• _What you need to do_
Look for the string "emoțional" in the material below. Copy every line where you find it.

• _Extracted data_

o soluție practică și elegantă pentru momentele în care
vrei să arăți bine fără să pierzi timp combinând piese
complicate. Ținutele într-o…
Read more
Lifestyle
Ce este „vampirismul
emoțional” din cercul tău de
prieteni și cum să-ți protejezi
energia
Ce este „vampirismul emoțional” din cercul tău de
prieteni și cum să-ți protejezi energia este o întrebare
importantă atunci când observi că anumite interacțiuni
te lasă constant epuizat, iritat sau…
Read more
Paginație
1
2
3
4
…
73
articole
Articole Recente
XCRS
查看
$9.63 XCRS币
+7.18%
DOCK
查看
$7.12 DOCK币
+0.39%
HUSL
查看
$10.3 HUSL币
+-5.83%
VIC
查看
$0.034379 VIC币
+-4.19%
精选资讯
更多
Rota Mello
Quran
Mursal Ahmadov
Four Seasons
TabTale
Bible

* * *

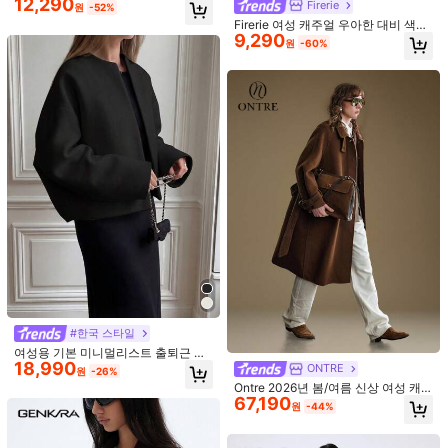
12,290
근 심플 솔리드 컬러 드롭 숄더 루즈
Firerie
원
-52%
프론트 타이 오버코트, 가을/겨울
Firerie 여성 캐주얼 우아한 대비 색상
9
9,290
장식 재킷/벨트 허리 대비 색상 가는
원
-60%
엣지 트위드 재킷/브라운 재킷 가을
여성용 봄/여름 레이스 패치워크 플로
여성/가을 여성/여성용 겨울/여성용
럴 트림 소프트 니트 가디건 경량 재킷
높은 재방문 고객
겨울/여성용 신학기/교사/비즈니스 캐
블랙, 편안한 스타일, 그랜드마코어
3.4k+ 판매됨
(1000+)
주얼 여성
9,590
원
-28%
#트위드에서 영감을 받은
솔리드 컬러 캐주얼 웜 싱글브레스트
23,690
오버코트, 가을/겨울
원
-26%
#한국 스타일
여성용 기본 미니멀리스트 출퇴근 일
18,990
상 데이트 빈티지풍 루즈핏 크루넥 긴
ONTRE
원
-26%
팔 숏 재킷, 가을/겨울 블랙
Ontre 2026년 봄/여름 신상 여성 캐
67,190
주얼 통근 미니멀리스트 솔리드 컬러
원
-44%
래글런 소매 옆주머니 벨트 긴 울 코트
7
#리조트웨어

---

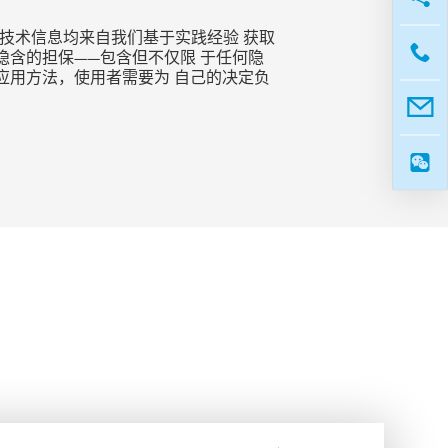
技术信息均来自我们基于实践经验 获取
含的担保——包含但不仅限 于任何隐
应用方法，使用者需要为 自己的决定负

• _Response_
emoțional” din cercul tău de
Ce este „vampirismul emoțional” din cercul tău de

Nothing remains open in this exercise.